Court Opinion

ID: 9510901
Source: CourtListenerOpinion
Date Created: 2023-08-06 22:00:18.713066+00
Date Added: 2024-06-11T09:08:07.490473
License: Public Domain

CHIEF JUSTICE GRAY,
concurring in part and dissenting in part.
¶26 I join in the Court’s opinion on issues one and two. I respectfully dissent from that opinion on issue three, however, wherein the Court reverses the District Court’s denial of the County’s motion for attorney fees.
¶27 The Court correctly cites to Hughes for the test to be applied by a trial court in determining whether to award attorney fees to a defendant prevailing on an asserted §1983 claim. Rephrased only slightly from the Court’s opinion, the test is that, upon a finding that the plaintiffs action was frivolous, unreasonable or without *397foundation, a district court may award attorney fees to a prevailing defendant. In other words, first there must be an affirmative finding and, thereafter, the matter is within the court’s discretion.
¶28 In the present case, the District Court did not make the predicate “frivolous, unreasonable or without foundation” finding. Indeed, the District Court determined “[a]fter carefully considering the arguments at hearing on this matter that, while Shepherd’s view . . . [was] erroneous, it was advanced in a good faith argument.” Absent the predicate finding, the District Court could not exercise its discretion in favor of the County on the matter of attorney fees.
¶29 This Court concludes that Shepherd’s §1983 claim was groundless, meritless and vexatious, and that the District Court’s finding to the contrary was clearly erroneous. It does not say which prong of the clearly erroneous test it applies in reaching that conclusion.

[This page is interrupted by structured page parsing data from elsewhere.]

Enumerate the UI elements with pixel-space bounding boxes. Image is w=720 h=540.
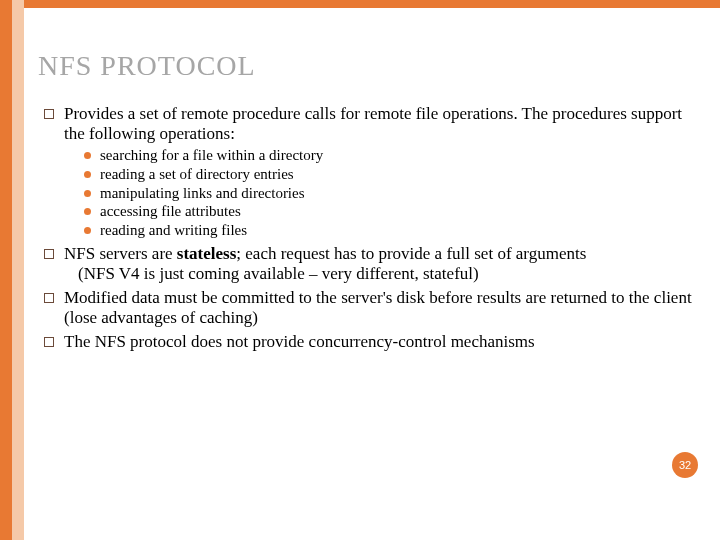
bullet-text: The NFS protocol does not provide concur… bbox=[64, 332, 535, 351]
bullet-item: Modified data must be committed to the s… bbox=[42, 288, 700, 328]
bullet-note: (NFS V4 is just coming available – very … bbox=[64, 264, 700, 284]
sub-bullet-text: reading a set of directory entries bbox=[100, 166, 294, 182]
sub-bullet-item: manipulating links and directories bbox=[82, 184, 700, 203]
sub-bullet-text: reading and writing files bbox=[100, 222, 247, 238]
sub-bullet-list: searching for a file within a directory … bbox=[64, 146, 700, 240]
page-number-badge: 32 bbox=[672, 452, 698, 478]
bullet-list: Provides a set of remote procedure calls… bbox=[38, 104, 700, 352]
sub-bullet-item: accessing file attributes bbox=[82, 202, 700, 221]
sub-bullet-text: searching for a file within a directory bbox=[100, 147, 323, 163]
sub-bullet-item: searching for a file within a directory bbox=[82, 146, 700, 165]
sub-bullet-text: manipulating links and directories bbox=[100, 185, 305, 201]
bullet-text: Provides a set of remote procedure calls… bbox=[64, 104, 682, 143]
bullet-item: Provides a set of remote procedure calls… bbox=[42, 104, 700, 240]
slide-title: NFS PROTOCOL bbox=[38, 50, 700, 82]
border-left-inner bbox=[12, 0, 24, 540]
bullet-item: NFS servers are stateless; each request … bbox=[42, 244, 700, 284]
page-number: 32 bbox=[679, 459, 691, 471]
sub-bullet-text: accessing file attributes bbox=[100, 203, 241, 219]
bullet-text: Modified data must be committed to the s… bbox=[64, 288, 692, 327]
border-top bbox=[0, 0, 720, 8]
bullet-text-post: ; each request has to provide a full set… bbox=[236, 244, 586, 263]
bullet-text-bold: stateless bbox=[177, 244, 236, 263]
sub-bullet-item: reading a set of directory entries bbox=[82, 165, 700, 184]
bullet-text-pre: NFS servers are bbox=[64, 244, 177, 263]
sub-bullet-item: reading and writing files bbox=[82, 221, 700, 240]
slide-content: NFS PROTOCOL Provides a set of remote pr… bbox=[38, 50, 700, 356]
bullet-item: The NFS protocol does not provide concur… bbox=[42, 332, 700, 352]
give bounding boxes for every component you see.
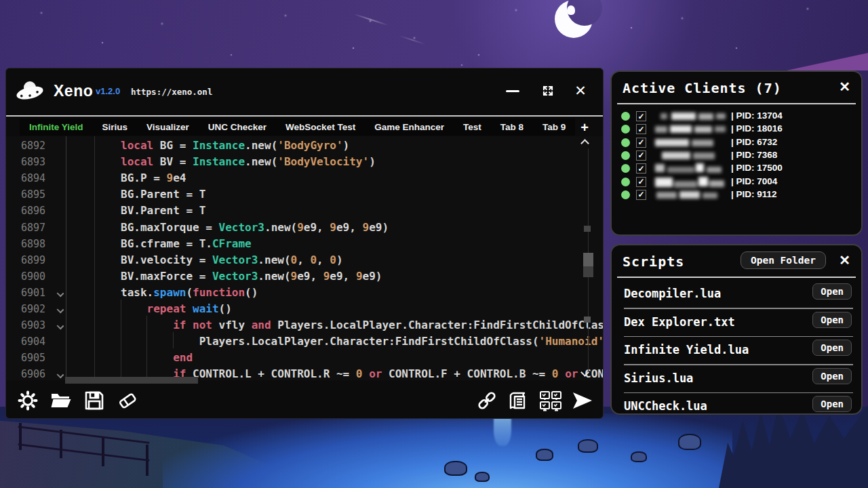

¶30 In my view, this Court has merely substituted its judgment for that of the District Court, the court most intimately acquainted with the particulars of the case. It has done so even in the face of the District Court’s statement that it carefully considered the arguments before it.
¶31 It is not this Court’s job to decide whether we would have made a different finding than the District Court. It is our job to accord the finding actually made the deference it is due-and accept it-unless the finding meets one of the oft-stated and well established prongs of our clearly erroneous test for findings entered by Montana’s district courts.
¶32 Here, it is my view that the District Court’s finding does not meet any prong of the clearly erroneous test and, therefore, the finding is not clearly erroneous. I would affirm the District Court’s denial of the County’s motion for attorney fees, and I dissent from the Court’s failure to do so.